Copy every line of the entries that has the string "each" in it.

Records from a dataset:
════════
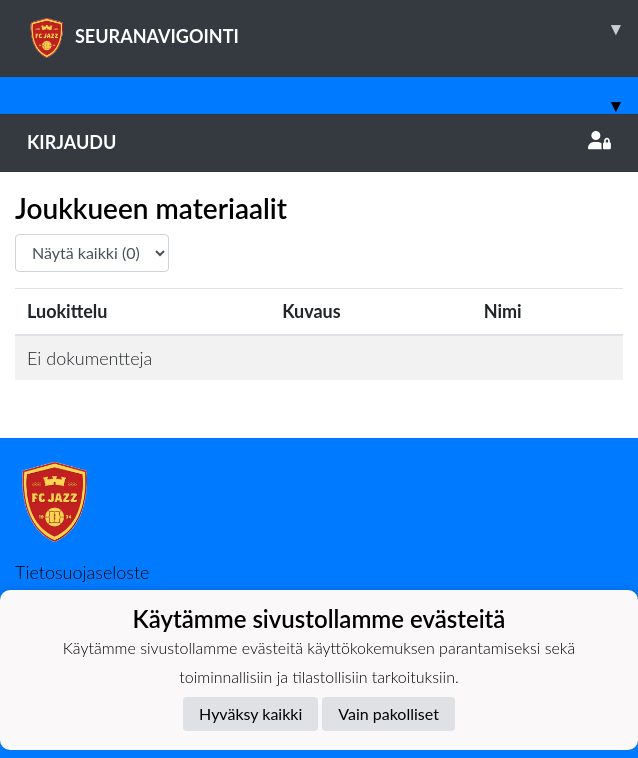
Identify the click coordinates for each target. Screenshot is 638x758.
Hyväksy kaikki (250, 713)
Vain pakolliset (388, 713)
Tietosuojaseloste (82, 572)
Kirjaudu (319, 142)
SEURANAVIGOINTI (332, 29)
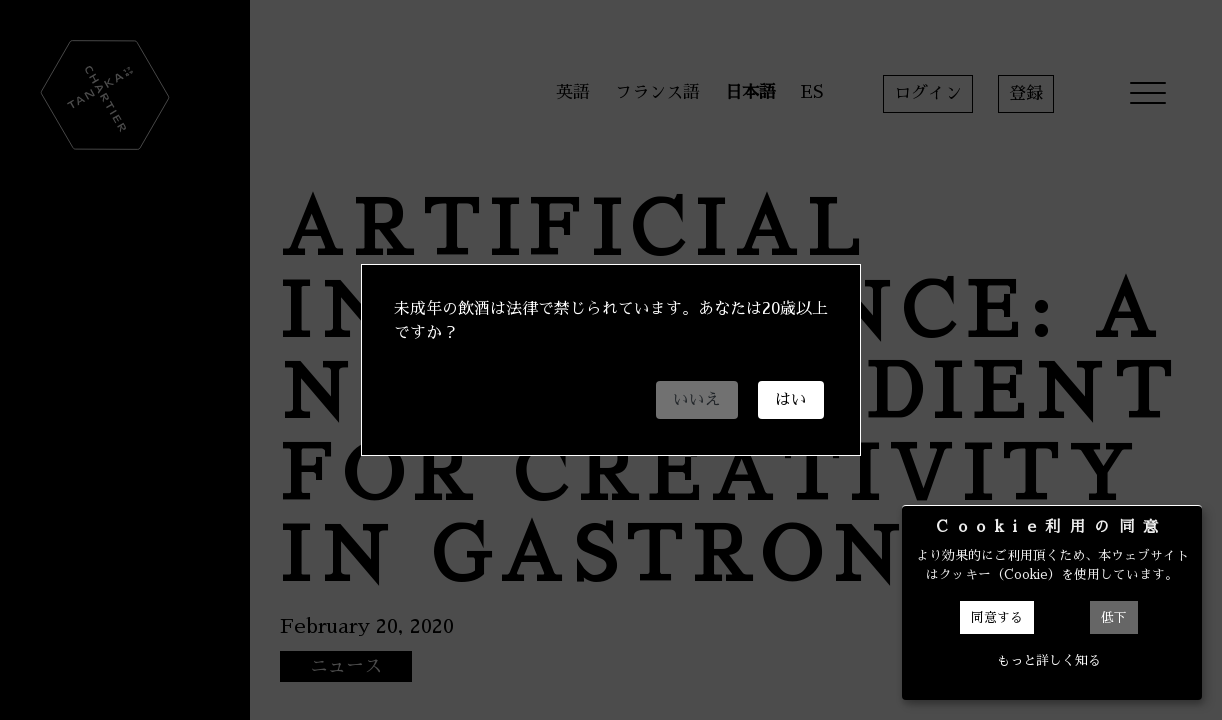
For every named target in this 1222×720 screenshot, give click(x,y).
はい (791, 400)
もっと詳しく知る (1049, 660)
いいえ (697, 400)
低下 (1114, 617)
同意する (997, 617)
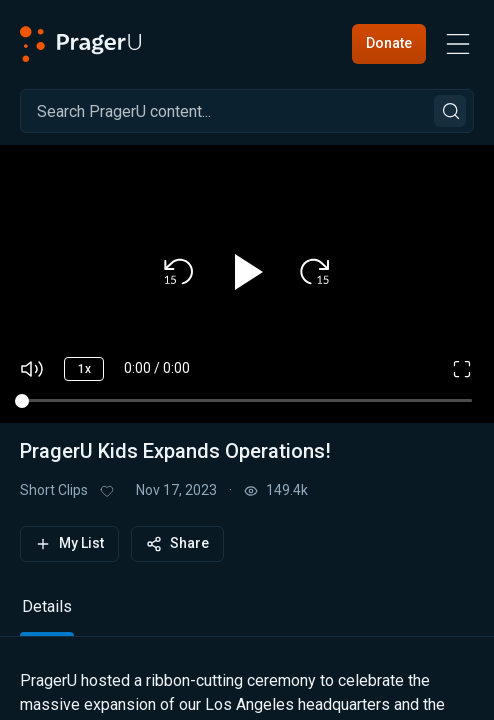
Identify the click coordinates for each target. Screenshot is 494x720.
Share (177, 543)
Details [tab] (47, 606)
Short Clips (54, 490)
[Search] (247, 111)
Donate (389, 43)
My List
════════
Solution to the exercise:
Identify the click coordinates for each target. Screenshot is 638x758.
Identify the click coordinates for each target. Screenshot is 494x720.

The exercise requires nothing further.